## Profitable App Profiled for the Apple App Store and Google Play Store

- This project is about analyzing the applications from both the Google play store and the Apple app store in order to know which applications are worth investing in. 
- My goal in this project is to apply everything I have learnt so far and utilize it in this analysis.

## Opening and Exploring the Data

As of September 2018, there were approximately 2 million iOS apps available on the App Store, and 2.1 million Android apps on Google Play
Collecting data for over 4 million apps requires a significant amount of time and money, so we'll try to analyze a sample of data instead. To avoid spending resources on collecting new data ourselves, we should first try to see if we can find any relevant existing data at no cost.
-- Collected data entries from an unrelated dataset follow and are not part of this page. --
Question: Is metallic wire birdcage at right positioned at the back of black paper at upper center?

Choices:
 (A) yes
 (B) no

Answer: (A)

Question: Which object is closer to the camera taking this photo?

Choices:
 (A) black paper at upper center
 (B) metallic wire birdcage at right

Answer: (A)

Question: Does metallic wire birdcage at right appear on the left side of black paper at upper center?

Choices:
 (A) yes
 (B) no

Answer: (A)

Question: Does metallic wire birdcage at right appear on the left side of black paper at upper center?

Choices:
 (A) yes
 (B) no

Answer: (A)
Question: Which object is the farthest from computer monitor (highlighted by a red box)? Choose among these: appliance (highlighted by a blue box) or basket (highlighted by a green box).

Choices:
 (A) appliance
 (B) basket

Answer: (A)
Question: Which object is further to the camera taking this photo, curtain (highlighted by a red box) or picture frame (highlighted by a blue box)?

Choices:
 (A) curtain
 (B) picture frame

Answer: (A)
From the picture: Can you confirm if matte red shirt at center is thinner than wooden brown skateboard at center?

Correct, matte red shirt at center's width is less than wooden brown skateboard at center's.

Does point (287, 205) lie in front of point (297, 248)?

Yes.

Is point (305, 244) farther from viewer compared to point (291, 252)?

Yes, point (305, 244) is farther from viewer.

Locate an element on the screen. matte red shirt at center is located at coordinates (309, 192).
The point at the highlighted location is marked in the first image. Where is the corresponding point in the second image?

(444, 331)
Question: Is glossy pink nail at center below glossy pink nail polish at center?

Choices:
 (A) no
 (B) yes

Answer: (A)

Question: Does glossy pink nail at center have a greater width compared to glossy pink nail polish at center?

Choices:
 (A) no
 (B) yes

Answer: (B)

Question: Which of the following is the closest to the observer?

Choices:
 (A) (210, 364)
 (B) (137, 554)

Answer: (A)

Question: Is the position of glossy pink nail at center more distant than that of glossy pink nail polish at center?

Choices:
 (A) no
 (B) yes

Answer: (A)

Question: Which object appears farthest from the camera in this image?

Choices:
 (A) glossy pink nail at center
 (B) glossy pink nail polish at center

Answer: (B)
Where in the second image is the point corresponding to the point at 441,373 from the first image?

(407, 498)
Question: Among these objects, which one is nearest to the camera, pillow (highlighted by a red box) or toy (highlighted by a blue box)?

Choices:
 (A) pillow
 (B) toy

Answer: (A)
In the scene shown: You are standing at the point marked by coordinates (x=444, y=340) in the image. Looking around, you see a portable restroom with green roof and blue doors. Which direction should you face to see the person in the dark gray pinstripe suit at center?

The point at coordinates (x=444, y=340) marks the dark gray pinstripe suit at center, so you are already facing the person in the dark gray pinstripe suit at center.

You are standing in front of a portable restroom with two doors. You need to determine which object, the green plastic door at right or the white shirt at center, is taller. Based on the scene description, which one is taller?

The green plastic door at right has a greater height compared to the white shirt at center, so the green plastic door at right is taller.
Luckily, these data sets that seem suitable for our goals:

- [A data set](https://www.kaggle.com/lava18/google-play-store-apps) containing data of about 10,000 Android apps from Google Play; the data set can be downloaded directly from [this link](https://dq-content.s3.amazonaws.com/350/googleplaystore.csv)
- [A data set](https://www.kaggle.com/ramamet4/app-store-apple-data-set-10k-apps) containing data of about 7,000 iOS apps from the App Store: the data set can be downloaded directly from [this link](https://dq-content.s3.amazonaws.com/350/AppleStore.csv)

In [1]:
from csv import reader

# Opening AppleStore Apps
open_file = open('AppleStore.csv', encoding='utf-8')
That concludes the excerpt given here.